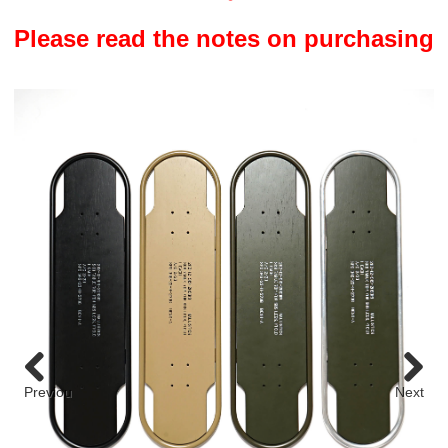
roman
GT
Please read the notes on purchasing
roman
GT
COMICS
NEWSTOCK &RESTOCK
BALLISTICS
BULLET
FURNITURE
GEAR&GOODS
Previou
Next
s
BAG&WALLET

**Task prompt**
If an entry contains an image, skip the image and return the rest of the listing unchanged.

**Response for this exercise**
roman
GT
Please read the notes on purchasing
roman
GT
COMICS
NEWSTOCK &RESTOCK
BALLISTICS
BULLET
FURNITURE
GEAR&GOODS
Previou
Next
s
BAG&WALLET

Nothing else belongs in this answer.